For women, this is a familiar experience, of course. How many times have I read earnest reports that impossibly, exquisitely sculpted women like Jennifer Aniston were looking a little round lately (possibly preggers?) and contemplating how I compared. But even though the tabloid sport of body-snarking has gone co-ed in recent years, it’s still somehow impossible to fat-shame a man, especially a rich and powerful one.

Back in 2010, when tabloids were tittering at photos of a suddenly less-than-Spartan Gerard Butler, Brian Moylan predicted that, finally, “male celebrities will be held to the same impossible body standards as their female counterparts.” If only. Instead, Butler and DiCaprio’s minor weight fluctuations have come to represent a distinctly male freedom not to care about their appearances. In DiCaprio’s case, it is mirrored in other aspects of his self-presentation: cargo shorts, goatee, one now famous Coachella high kick. This is off-duty Leo, whose look does not hinder his ability to later credibly portray J. Edgar Hoover.

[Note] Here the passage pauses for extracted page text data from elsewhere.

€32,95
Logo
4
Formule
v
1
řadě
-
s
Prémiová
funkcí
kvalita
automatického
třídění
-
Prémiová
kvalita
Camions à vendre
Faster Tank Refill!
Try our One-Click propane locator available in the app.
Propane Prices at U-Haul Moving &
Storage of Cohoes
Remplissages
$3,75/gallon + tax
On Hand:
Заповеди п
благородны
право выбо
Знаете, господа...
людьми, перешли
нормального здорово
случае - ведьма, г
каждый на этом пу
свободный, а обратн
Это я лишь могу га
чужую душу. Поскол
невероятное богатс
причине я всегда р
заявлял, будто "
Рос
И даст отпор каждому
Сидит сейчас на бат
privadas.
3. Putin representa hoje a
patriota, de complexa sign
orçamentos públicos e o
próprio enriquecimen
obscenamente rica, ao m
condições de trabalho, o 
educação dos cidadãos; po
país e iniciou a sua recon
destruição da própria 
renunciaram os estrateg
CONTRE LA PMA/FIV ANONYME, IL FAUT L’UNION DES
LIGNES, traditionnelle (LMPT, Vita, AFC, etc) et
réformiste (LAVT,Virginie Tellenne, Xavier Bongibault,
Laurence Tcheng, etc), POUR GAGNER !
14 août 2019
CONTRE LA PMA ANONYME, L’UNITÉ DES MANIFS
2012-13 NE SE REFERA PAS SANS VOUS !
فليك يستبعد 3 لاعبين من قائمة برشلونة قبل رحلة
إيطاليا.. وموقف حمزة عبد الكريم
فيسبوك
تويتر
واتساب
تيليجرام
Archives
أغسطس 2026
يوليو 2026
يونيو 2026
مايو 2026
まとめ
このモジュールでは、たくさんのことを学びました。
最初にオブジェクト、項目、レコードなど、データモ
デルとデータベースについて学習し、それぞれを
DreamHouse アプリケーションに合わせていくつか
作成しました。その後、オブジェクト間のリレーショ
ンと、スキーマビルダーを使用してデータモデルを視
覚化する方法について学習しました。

If being in shape is part of an actor’s job, only men truly get to take a vacation. While women stay thin for the fashion magazine covers they will need to appear on in order to promote the movie, Esquire waxes poetic about Vince Vaughn’s “great golden acreage,” which, Chris Jones noted, has “probably been kissed by Jennifer Aniston.”

“The man doesn't just occupy airspace,” Jones wrote, “he fills it.”

Less literary outlets have not been so appreciative of the physiques of aging heartthrobs — the Keanu Reeveses and Val Kilmers of the world. But there’s still something waggish and unbarbed about the remarks, as if their unflattering photographs were merely an occasion for tabloid writers to offload some puns. “What isn’t Gilbert Grape eating?” TMZ wondered of “Leolardo DiFlabrio.”

At any rate, none of these men later break their silence about the emotional suffering the media scrutiny had caused them, as female celebrities so often do — albeit after they’ve quietly lost the weight, either with canyon hikes and lean protein or a name-brand program they’re now promoting. For famous women, weight gain is still on some level a moral failure, sometimes offset by the moral victory of childbirth.

In fact, the more tabloids comment on men and women’s weight in equal measure, the more they underscore the shame gap between them. On DiCaprio, extra pounds are incidental to his identity, no more or less damning than the hideous graphic T-shirts and newsboy caps he wears. For women like, say, Jessica Simpson, being photographed at a higher weight is so humiliating and intimate, it necessitates an emotional “weight loss journey,” to be sensitively discussed on a talk show couch later. (I think this is related to the phenomenon of men using social media to hold them publicly accountable to their diet and exercise plans, while my female friends maintain secret Fitblrs and diet Pinterest boards.)

Maybe increasing male body scrutiny will eventually cause men to share women’s body shame. I would rather women aspired to the utter shamelessness of Jason Trawick, a C-list celebrity and ex of Britney Spears. When TMZ mocked him for gaining weight on pizza and Popeye's, he tweeted back a slovenly, bare-belly selfie. “Thanks @tmz I needed this,” he wrote. “Started by diet/workout program today. C u in a month!”